# DATASET RECORDS
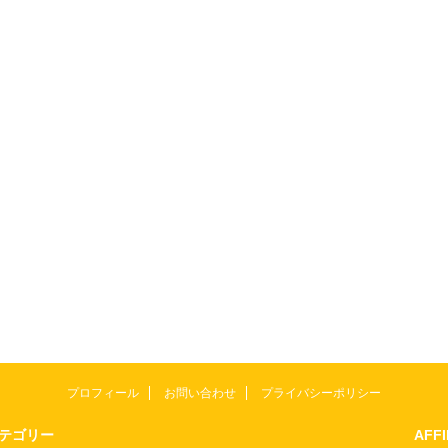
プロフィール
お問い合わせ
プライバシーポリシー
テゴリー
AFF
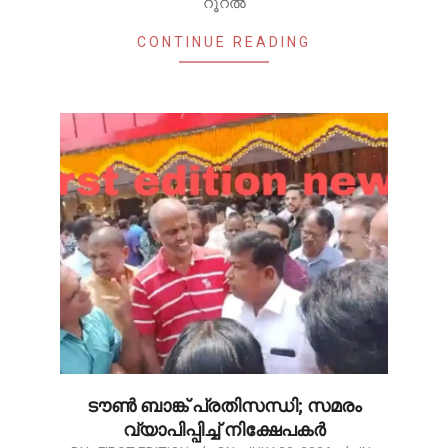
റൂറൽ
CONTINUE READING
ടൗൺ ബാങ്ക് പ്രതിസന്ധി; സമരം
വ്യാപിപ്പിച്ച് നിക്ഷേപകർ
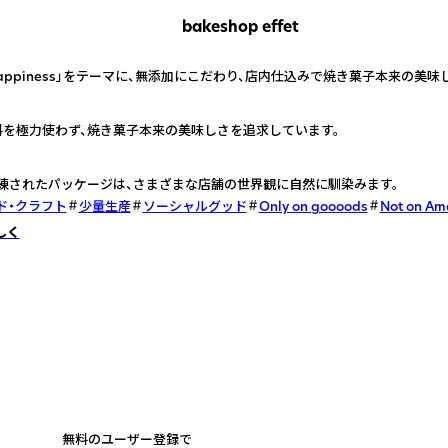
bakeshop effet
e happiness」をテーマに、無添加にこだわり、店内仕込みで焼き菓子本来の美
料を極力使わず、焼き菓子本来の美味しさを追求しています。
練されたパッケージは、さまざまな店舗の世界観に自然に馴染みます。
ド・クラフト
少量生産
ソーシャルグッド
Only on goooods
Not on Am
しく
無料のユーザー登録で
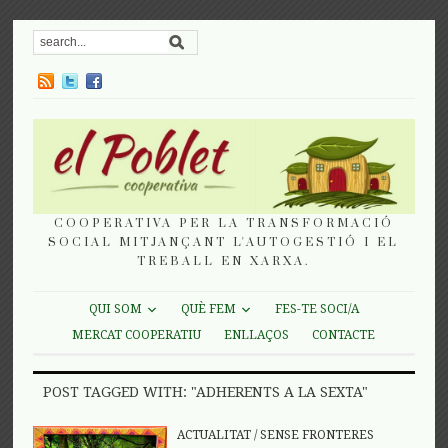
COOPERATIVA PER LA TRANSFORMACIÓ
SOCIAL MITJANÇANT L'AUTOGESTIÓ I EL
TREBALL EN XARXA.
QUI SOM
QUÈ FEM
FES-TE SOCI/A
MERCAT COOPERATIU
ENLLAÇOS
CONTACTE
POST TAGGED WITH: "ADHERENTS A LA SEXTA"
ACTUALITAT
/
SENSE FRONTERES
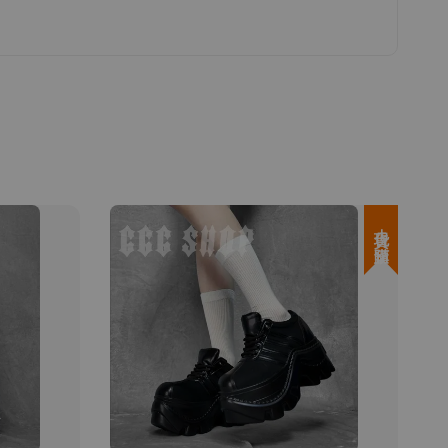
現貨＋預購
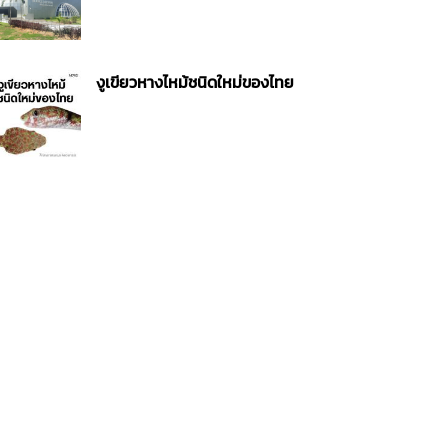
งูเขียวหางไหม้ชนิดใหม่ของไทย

* * *

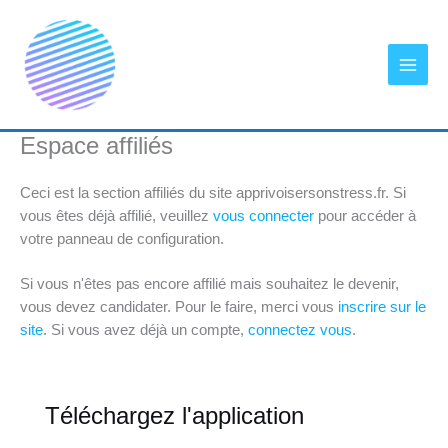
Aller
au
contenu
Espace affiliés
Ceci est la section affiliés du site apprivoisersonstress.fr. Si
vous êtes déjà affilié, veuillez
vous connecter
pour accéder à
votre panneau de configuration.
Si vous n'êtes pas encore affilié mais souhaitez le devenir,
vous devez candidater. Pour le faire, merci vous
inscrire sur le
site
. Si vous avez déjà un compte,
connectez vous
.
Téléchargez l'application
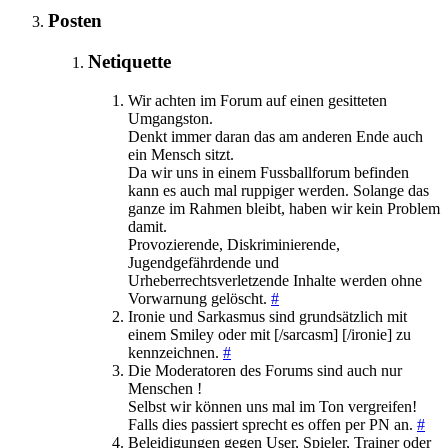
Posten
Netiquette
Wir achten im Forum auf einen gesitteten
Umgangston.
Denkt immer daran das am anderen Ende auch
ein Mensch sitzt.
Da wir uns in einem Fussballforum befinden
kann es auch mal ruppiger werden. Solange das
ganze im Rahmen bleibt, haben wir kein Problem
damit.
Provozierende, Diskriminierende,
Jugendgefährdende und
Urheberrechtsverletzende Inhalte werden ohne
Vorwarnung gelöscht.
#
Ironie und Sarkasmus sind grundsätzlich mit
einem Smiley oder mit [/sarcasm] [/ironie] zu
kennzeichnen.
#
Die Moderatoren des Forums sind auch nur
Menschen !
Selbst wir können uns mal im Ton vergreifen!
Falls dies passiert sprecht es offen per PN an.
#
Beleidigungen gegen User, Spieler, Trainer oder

# AIM OF THE EXERCISE
From the listing, reproduce every line where the word "déjà" is present.

# RESULT OF THE EXERCISE
vous êtes déjà affilié, veuillez
. Si vous avez déjà un compte,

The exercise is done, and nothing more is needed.